The test for Bush today, he says, is to show he is giving health-care policy serious attention. "People will try to listen to the difference [among various programs for reform], but it will be lost in the noise of the election," says Dr. Blendon.
Bush is making his speech today in Cleveland to a group that illustrates the kind of efficiencies he is promoting. The Council of Smaller Enterprises (COSE), a group of 8,500 small firms that joined to buy group health insurance, claims to cut the health-care costs of new members by 35 percent.
Small businesses often find health insurance more difficult to obtain and far more expensive when they do obtain it. For firms with fewer than 25 employees, administrative overhead alone accounts for 40 percent of health-care premiums. In large corporations, administrative costs are closer to 5 percent.
COSE aggressively manages the care of its members and keeps its administrative costs down. As a result, it reports only a 35 percent increase in costs from 1984 through 1990, while other small businesses saw their health costs rise 150 percent.
Overall, one dollar in every eight that Americans produce is consumed for health care. This year, costs are forecast to increase about 12 percent, while wages rise only about 3 percent.
The elements of Bush's plan that the White House discussed either publicly or with Republican congressmen include the following:
* Tax credits for as much as $3,750 for poor families, with the amount tapering off for families above poverty level.
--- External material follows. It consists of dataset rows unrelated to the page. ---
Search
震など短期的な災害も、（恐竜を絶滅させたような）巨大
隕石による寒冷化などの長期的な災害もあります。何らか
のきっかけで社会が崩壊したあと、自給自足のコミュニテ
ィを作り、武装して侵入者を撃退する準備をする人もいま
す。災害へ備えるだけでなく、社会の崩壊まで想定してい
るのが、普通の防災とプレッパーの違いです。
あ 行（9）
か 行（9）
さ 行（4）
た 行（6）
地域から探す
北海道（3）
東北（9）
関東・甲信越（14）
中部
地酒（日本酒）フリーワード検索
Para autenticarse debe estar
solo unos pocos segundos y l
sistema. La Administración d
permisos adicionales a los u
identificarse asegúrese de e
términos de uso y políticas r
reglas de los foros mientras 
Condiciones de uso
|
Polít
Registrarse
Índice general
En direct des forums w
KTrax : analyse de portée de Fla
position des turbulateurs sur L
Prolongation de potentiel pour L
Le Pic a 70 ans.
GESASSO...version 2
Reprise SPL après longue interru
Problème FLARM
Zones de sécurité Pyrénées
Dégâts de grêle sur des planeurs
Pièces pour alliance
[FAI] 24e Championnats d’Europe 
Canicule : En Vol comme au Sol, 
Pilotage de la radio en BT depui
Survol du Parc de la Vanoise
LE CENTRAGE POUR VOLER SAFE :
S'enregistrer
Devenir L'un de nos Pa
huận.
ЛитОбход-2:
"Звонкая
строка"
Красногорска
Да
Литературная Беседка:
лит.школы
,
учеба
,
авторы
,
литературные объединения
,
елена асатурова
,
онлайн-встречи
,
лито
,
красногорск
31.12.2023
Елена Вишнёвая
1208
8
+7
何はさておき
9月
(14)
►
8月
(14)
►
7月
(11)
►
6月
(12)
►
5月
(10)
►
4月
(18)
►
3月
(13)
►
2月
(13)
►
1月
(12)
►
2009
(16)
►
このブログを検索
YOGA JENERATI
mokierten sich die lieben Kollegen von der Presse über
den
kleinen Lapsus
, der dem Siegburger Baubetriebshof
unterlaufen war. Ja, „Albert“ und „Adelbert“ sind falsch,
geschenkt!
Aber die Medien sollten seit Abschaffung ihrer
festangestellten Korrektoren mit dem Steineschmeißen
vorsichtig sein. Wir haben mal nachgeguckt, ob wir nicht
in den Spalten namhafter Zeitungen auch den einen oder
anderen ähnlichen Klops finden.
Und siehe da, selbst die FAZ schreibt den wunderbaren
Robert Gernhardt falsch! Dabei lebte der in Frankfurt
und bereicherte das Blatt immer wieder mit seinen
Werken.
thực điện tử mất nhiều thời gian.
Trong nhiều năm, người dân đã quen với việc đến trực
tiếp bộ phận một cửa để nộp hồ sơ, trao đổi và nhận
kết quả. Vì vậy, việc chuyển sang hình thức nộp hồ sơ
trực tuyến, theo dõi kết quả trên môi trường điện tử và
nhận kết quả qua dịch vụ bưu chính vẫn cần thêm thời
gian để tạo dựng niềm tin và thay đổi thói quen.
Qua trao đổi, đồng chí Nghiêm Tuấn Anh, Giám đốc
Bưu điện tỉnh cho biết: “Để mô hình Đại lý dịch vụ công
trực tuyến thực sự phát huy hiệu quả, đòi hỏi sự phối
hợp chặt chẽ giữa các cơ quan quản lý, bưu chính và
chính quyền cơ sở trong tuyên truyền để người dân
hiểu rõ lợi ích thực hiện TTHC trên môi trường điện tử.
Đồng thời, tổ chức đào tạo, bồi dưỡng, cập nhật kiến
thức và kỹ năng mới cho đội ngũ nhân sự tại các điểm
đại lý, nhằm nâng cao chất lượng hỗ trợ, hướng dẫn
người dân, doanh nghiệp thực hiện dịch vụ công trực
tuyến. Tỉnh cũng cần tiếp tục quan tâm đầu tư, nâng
In most places, that amount easily buys a basic family insurance policy. The credit would be sent directly to the states.
* Tax deductions of up to $3,750 for a wider array of health-care costs for families with incomes up to $80,000.
* Various changes to encourage small businesses to form insurance-buying pools, ensure coverage for hard-to-insure individuals, and promote the efficiencies of managed-care plans.
* Adjust malpractice liability to reduce the exposure of doctors and hospitals to the risk of high-dollar lawsuits.
* Capping the growth of the Medicaid contribution that the federal government sends to states for the treatment of the poor. The cap would be set at about 2 percent a year, per person, above inflation. This would help pay for the new tax credit and tax deductions.
The White House estimates the cost of its proposals, not counting the benefit of the Medicaid cap, at about $100 billion over five years - twice the amount it proposes to save through defense cuts.
At the conservative Heritage Foundation, policy analyst Edmund Haislmaier approves of market-based direction of the Bush plan, but dubs it "sort of a halfway measure. A lot more needs to be done."
"What people want most is cost control," says Blendon, who surveys public opinion on health-care issues. The Bush plan, he adds, "doesn't look like it addresses any of the structural problems of costs."
The tax credit, says Paul Feldstein, a professor of health management at the University of California, Irvine, "won't cut costs, but it will help cover the poor."
The approaches to reforming the health-care system are taking three general forms.
One is national health insurance, where the government is the sole payer of medical bills and controls costs by regulating fees. At the other extreme, free-market approaches use tax shifts to help people pay for health care but keep them shopping for competitive rates, while the health maintenance organizations and insurers keep the medical fees down. In the middle ground is the "play-or-pay" approach, where employers must either provide insurance or pay into a government system to provide it.
Play or pay has the widest support on Capitol Hill.